***** Material to process *****

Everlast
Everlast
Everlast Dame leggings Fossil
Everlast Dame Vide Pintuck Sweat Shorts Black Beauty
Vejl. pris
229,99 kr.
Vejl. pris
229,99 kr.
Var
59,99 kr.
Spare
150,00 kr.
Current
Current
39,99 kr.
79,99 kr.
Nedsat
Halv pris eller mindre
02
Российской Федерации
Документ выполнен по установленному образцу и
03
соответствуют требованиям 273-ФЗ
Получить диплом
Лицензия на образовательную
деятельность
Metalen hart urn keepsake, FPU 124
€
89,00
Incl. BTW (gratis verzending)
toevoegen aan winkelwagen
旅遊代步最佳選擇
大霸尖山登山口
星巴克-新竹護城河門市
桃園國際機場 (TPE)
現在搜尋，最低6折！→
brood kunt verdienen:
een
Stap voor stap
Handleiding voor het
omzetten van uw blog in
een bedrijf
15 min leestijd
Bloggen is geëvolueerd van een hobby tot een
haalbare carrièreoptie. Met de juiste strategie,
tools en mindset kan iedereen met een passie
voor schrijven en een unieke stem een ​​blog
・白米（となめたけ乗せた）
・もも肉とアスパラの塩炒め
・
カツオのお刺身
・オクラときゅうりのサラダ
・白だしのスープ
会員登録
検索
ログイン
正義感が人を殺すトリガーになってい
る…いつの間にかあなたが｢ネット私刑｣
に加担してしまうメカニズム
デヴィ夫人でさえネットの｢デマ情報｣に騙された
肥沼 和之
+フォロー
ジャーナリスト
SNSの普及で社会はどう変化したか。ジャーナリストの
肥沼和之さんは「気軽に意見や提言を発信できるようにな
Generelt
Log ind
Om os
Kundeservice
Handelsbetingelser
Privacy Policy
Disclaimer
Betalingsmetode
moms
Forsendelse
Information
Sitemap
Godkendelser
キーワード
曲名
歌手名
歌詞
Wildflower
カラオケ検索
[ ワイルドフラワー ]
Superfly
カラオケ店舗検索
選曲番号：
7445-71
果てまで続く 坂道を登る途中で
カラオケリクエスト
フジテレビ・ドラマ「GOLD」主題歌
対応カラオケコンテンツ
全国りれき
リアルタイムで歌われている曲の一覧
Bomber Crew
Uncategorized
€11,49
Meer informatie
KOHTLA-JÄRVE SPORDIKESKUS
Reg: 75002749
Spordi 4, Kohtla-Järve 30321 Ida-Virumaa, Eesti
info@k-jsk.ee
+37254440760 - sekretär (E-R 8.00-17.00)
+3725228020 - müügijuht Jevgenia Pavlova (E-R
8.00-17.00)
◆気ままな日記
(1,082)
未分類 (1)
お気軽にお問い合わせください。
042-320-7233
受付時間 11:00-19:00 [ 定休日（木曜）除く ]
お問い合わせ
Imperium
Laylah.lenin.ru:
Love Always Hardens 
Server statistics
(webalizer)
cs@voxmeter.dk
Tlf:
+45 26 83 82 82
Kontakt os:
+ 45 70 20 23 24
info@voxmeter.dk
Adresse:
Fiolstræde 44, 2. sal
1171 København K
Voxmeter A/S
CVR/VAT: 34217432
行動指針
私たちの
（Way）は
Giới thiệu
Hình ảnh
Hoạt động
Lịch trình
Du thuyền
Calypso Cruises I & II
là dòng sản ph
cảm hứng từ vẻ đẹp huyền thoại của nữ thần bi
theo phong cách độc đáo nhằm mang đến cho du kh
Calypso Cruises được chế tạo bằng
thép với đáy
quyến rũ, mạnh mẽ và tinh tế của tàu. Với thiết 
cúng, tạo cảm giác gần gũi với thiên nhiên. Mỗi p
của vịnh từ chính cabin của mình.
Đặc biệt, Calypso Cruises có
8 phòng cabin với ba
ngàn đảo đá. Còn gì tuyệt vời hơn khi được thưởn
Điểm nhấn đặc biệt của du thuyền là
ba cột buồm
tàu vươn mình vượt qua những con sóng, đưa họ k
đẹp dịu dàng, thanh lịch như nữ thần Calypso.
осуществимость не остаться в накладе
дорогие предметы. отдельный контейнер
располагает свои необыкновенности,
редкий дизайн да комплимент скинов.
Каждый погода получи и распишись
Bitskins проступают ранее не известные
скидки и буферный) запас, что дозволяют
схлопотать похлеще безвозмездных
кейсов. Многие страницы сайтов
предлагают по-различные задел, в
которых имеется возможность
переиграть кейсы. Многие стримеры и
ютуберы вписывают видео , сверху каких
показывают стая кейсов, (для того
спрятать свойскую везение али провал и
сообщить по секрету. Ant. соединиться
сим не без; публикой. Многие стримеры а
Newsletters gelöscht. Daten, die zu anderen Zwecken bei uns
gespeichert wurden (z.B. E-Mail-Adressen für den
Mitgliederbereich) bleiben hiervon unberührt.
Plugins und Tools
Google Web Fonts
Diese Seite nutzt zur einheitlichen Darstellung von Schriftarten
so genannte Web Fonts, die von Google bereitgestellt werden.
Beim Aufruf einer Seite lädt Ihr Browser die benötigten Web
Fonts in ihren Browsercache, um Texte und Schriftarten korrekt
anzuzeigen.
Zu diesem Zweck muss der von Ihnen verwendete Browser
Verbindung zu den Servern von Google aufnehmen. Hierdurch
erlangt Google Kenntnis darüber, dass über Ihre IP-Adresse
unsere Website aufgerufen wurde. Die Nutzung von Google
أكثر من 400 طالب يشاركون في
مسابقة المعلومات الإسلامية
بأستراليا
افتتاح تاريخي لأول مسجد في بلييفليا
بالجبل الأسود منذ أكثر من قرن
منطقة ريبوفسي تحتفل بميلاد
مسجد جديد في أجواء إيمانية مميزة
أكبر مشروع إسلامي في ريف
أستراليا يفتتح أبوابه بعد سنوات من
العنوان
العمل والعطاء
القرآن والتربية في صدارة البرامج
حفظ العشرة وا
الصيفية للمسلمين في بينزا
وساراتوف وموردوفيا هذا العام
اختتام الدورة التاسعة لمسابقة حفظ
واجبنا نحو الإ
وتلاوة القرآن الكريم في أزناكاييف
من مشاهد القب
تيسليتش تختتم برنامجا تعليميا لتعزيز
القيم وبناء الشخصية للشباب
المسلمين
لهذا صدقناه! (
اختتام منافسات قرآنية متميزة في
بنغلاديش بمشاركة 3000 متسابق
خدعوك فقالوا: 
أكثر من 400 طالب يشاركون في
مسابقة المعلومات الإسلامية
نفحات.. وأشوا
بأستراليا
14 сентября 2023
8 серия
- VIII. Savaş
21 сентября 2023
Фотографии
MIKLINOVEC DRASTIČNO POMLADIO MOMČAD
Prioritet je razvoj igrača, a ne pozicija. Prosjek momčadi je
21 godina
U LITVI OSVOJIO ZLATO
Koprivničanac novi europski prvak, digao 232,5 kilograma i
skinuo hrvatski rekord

*****

Your instructions
From the records above, copy each line that contains the word "Seite".

Result below
Diese Seite nutzt zur einheitlichen Darstellung von Schriftarten
Beim Aufruf einer Seite lädt Ihr Browser die benötigten Web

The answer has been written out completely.